From Boltzmann Machines to Neural Networks and Back Again
This work addresses the challenge of learning latent variable models for researchers in machine learning, offering theoretical advancements and algorithmic improvements, though it is incremental in building on existing connections between RBMs and neural networks.
The paper tackles the difficulty of learning graphical models with latent variables, specifically Restricted Boltzmann Machines (RBMs), by establishing connections to learning two-layer neural networks and providing nearly optimal results under hardness assumptions, while also introducing and efficiently learning supervised RBMs with improved runtime compared to networks without distributional assumptions.

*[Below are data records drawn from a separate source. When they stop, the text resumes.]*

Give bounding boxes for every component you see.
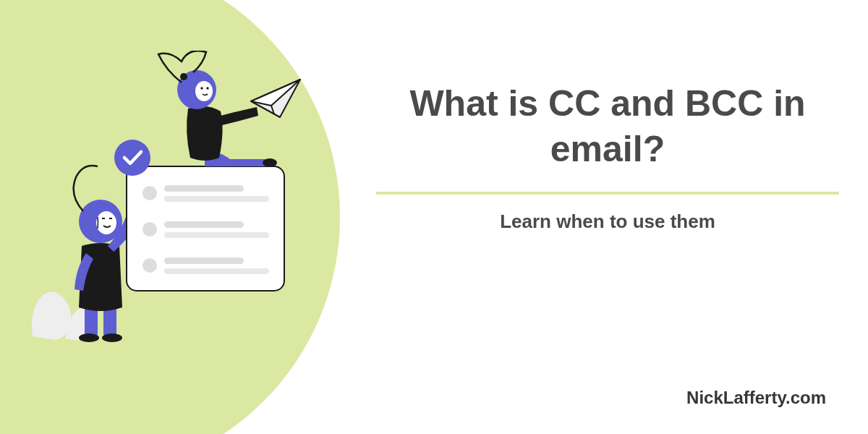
svg-point-3 (102, 333, 122, 342)
svg-point-24 (200, 87, 203, 89)
svg-point-16 (142, 258, 157, 273)
svg-point-13 (142, 222, 157, 237)
accent-divider (376, 192, 839, 195)
attribution-text: NickLafferty.com (686, 388, 826, 408)
page-title: What is CC and BCC in email? (376, 81, 839, 171)
svg-point-23 (195, 81, 213, 101)
svg-rect-15 (164, 232, 269, 238)
svg-rect-11 (164, 185, 244, 192)
svg-point-19 (114, 140, 150, 176)
character-sitting (158, 51, 277, 167)
svg-point-2 (79, 333, 99, 342)
illustration-svg (25, 51, 329, 347)
checkmark-icon (114, 140, 150, 176)
svg-point-22 (180, 73, 187, 80)
svg-point-6 (96, 211, 116, 234)
page-subtitle: Learn when to use them (376, 210, 839, 233)
svg-rect-17 (164, 258, 244, 264)
svg-point-20 (263, 158, 277, 167)
paper-plane-icon (251, 80, 300, 117)
text-content: What is CC and BCC in email? Learn when … (376, 81, 839, 233)
svg-rect-12 (164, 196, 269, 202)
svg-point-25 (206, 87, 208, 89)
list-card (127, 166, 284, 291)
svg-rect-18 (164, 268, 269, 274)
svg-rect-14 (164, 221, 244, 228)
svg-point-10 (142, 186, 157, 200)
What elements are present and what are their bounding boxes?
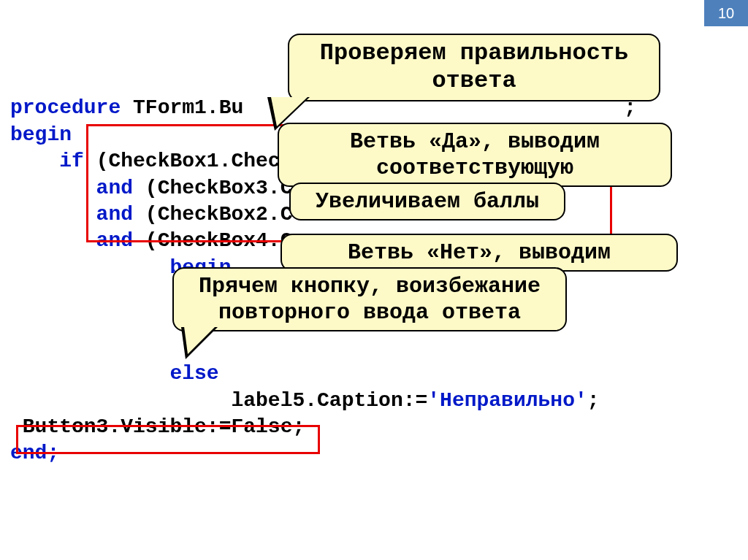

Graphical models are powerful tools for modeling high-dimensional data, but learning graphical models in the presence of latent variables is well-known to be difficult. In this work we give new results for learning Restricted Boltzmann Machines, probably the most well-studied class of latent variable models. Our results are based on new connections to learning two-layer neural networks under $\ell_{\infty}$ bounded input; for both problems, we give nearly optimal results under the conjectured hardness of sparse parity with noise. Using the connection between RBMs and feedforward networks, we also initiate the theoretical study of $supervised~RBMs$ [Hinton, 2012], a version of neural-network learning that couples distributional assumptions induced from the underlying graphical model with the architecture of the unknown function class. We then give an algorithm for learning a natural class of supervised RBMs with better runtime than what is possible for its related class of networks without distributional assumptions.